For the VREs with a very limited reactive control, such as fixed speed induction wind turbines or small PV inverters, a lack of reactive power also increases voltage instability [12]. This occurs because of the variations of wind speed and the irregular solar radiation with time.
In the transient or short term, from milliseconds to seconds, high penetration of VREs would also present challenges for system stability. For the renewable energy sources with a very limited reactive control, such as fixed speed induction wind turbines or small PV inverters, a lack of reactive power increases voltage instability. This occurs because of the variations of wind speed and the irregular solar radiation with time. Voltage fluctuation can make problems for the sensitive electric and electronic devices and can decrease their useful life time.
VREs can also impact system voltage indirectly: electronic devices and non-linear appliances usually inject harmonics to the network, which are minimized by current control systems on conventional power generators, while VREs’ incapability of absorbing such harmonics can potentially cause voltage distortion [13]. From the other side, active power control is not widely used by wind and solar generators currently, and this diminishes system inertia. Low inertia consequently results in frequency control deterioration and eventually frequency instability.

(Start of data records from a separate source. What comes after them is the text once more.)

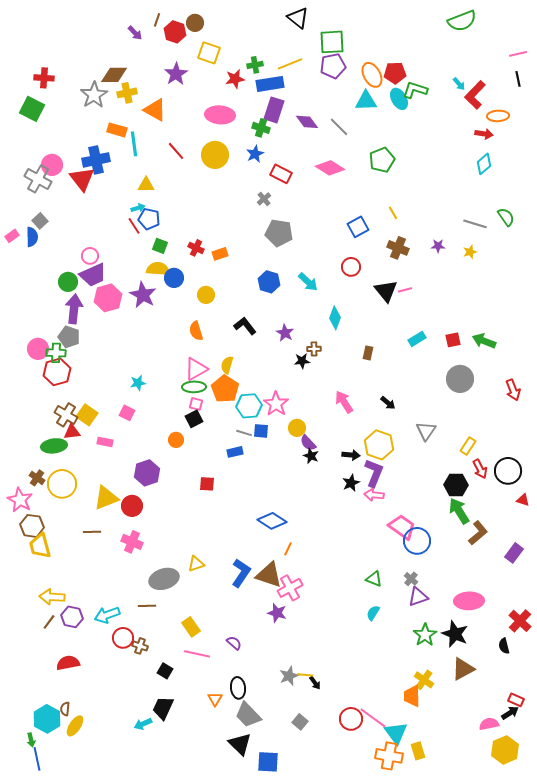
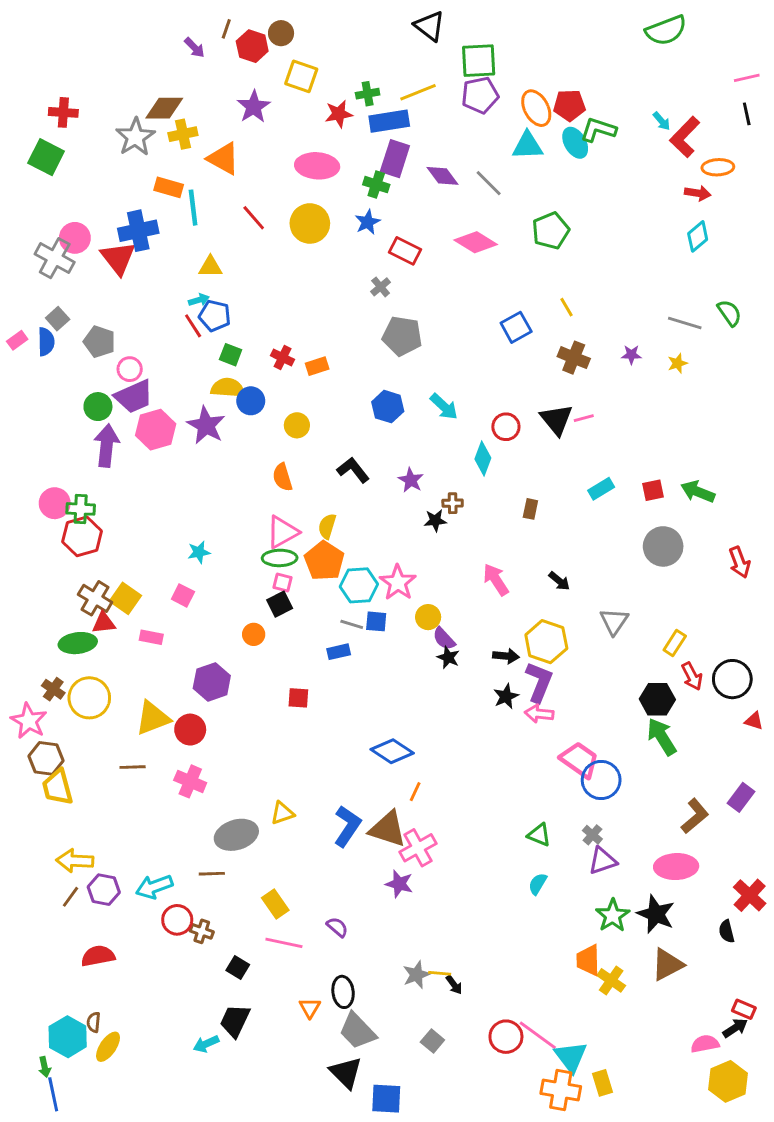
red circle: (351, 267) -> (506, 427), moved
gray pentagon: (69, 337) -> (99, 342), moved
brown L-shape: (478, 533) -> (695, 816), moved
orange trapezoid: (412, 696) -> (588, 960), moved

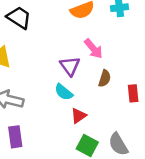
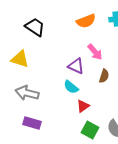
purple triangle: (70, 66) -> (76, 66), turned -30
purple rectangle: (15, 137) -> (32, 123), turned -66

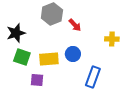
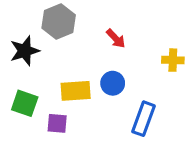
gray hexagon: (52, 14) -> (59, 21), moved
green square: (22, 57) -> (25, 103), moved

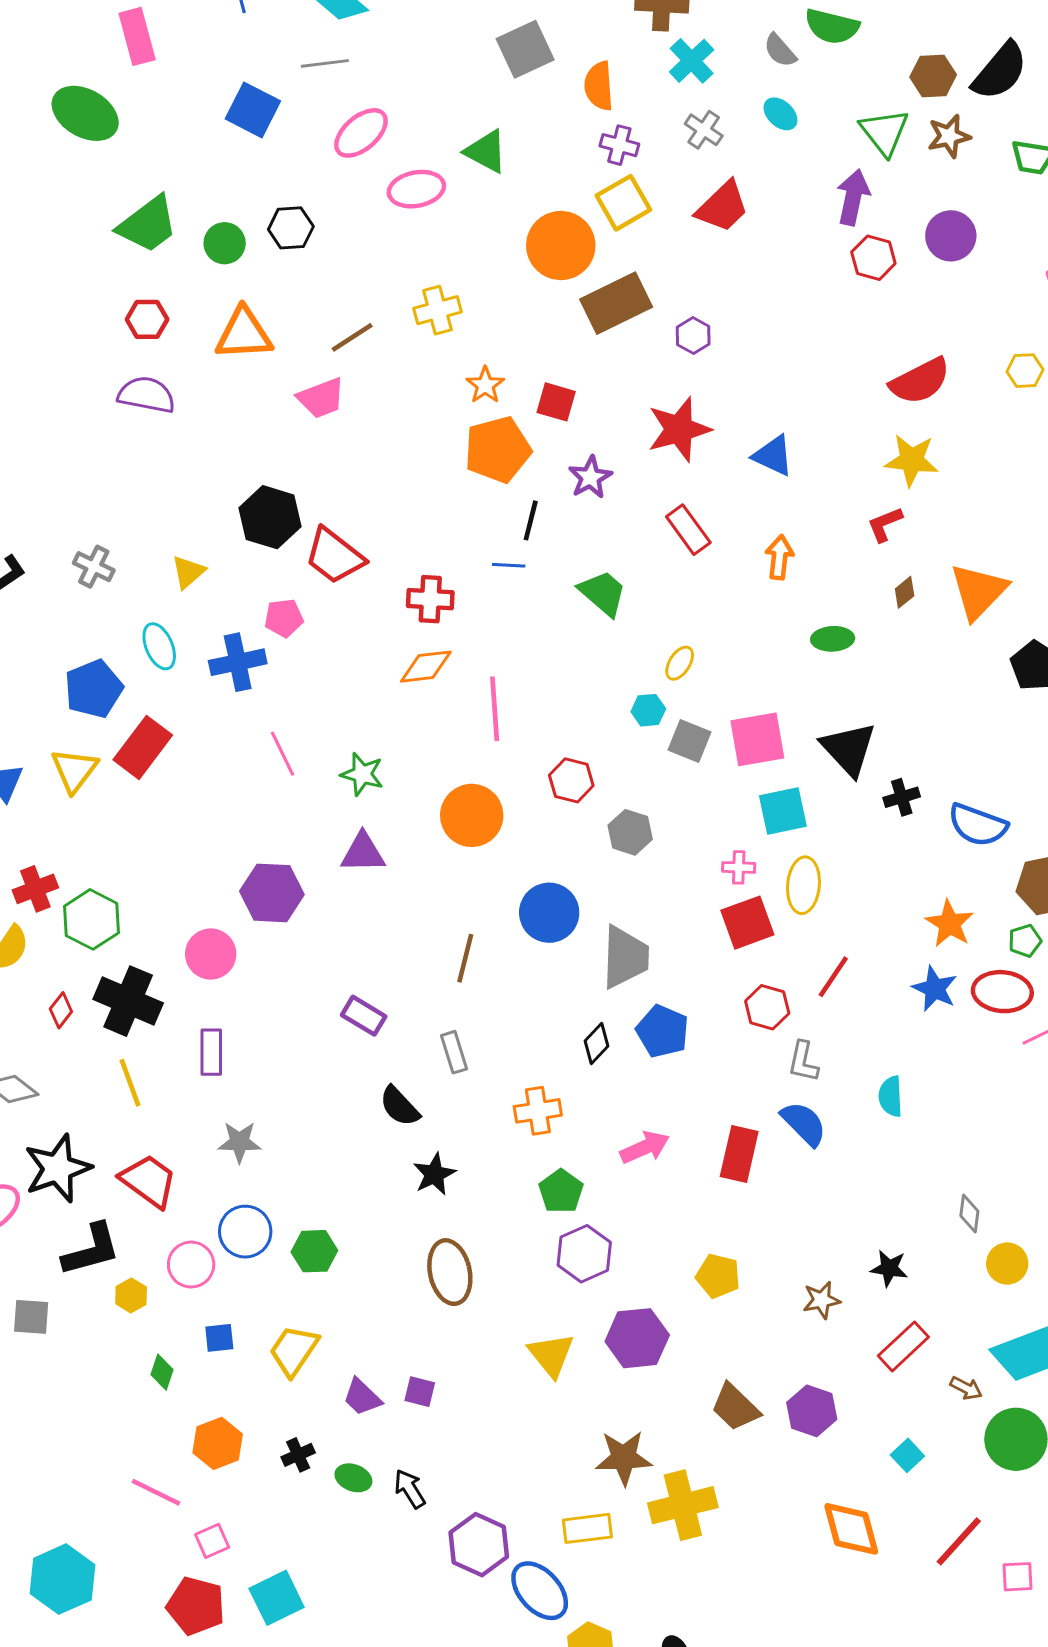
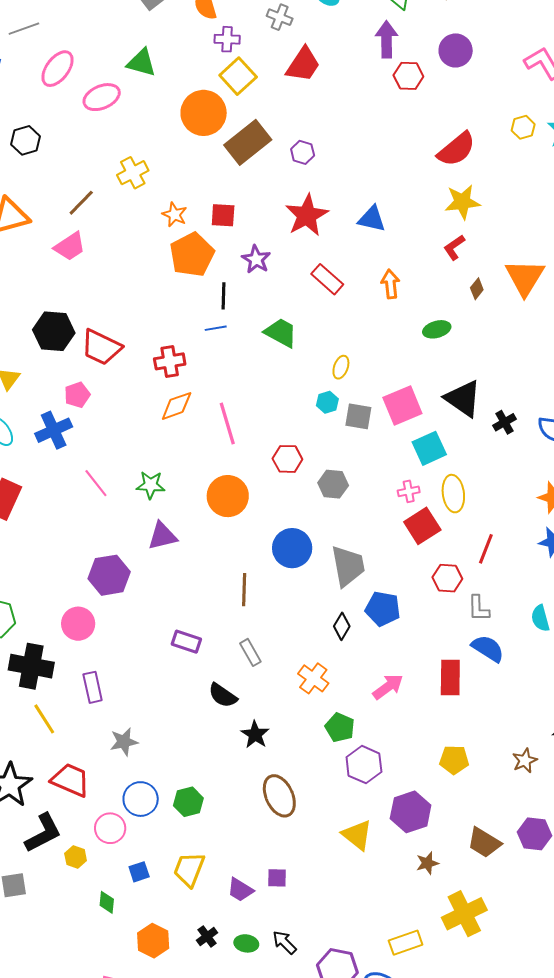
orange cross: (538, 1111) -> (313, 678), turned -32
brown star: (624, 1458) -> (427, 863), moved, size x0.6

In the large bulk power plants, the rotating inertia reduces fluctuations in case there are disturbances to the grid; however, VRE generators have a low frequency response capability and, in some cases like PV, no inertia, as well as no frequency response is provided.
In the medium term, from some minutes to days, power system balance is threatened by the increasing share of VRE. If system flexibility is low and there is no ramping reserve from generators, any dramatic changes in weather conditions would lead to power imbalances by VREs. High penetration of VRE increases the need for greater flexibility in the rest of the system to allow economic dispatch. This is because overcoming the uncertainty of the net load (total load minus production of VRE) requires more load following reserves due to the low predictability of VREs’ output.
In long term planning, months to some years, the adequacy becomes challenging. Maximum generation of VRE does not necessarily match peak demand periods, and it even often occurs during periods of relatively low demand, which can cause over-generation. System adequacy is also affected by the location dependency of VRE since the best places for wind or solar power production may be located far from the load centers and even existing transmission lines. This can cause grid congestions. When dispatchable generation is replaced with high amount of VREs, system reliability will also be affected in the long term [14]. Moreover, encouraging investors with incentives and the capacity market mechanism brings new challenges as conventional high cost generators will gradually lose their attraction.

2.2. Demand Response

Demand side management applies some mechanisms to change the load profile of customers, aligning it with the generation power profile. These actions may shift or shave load curves either directly or through sending suggestion signals to consumers.
Demand response (DR) is a class of DSM mechanisms that reschedules users’ energy pattern usage according to the responses to electricity price or the incentives of the power utility [15]. DR keeps consumer in the loop and makes them aware of energy issues. DR benefits customers, the utility, and also society. Customer benefits include electricity demand satisfaction, reducing electricity bills, improving the life cycle of equipment and productivity. Some of the benefits for utilities are lowering the cost of services, improving the operating efficiency and flexibility, and improving customer service. Societal benefits mainly include environmental degradation reduction and resource conservation.
In [16,17], incentive based and price based DR schemes were discussed. In [18], incentive based schemes were recommended as more effective solutions for demand peak shaving, and the work in [19] showed how customers would be encouraged to participate in load shifting by means of rewards and how this could eventually lead to voltage profile improvement.
In the DR process, the system operator has low or no information about the load characteristics or operating regime of the appliances, especially for domestic and thermoelectric devices. Therefore, it needs to forecast the loads for the time of response so that it can make optimal decisions to control or shift the energy of appliances.
In order to set the input parameters of DR intelligently and efficiently, we need to have an estimation of the load behavior. This implies the necessity of predicting the load consumption during time to support adjusting incentives or tariffs [20,21].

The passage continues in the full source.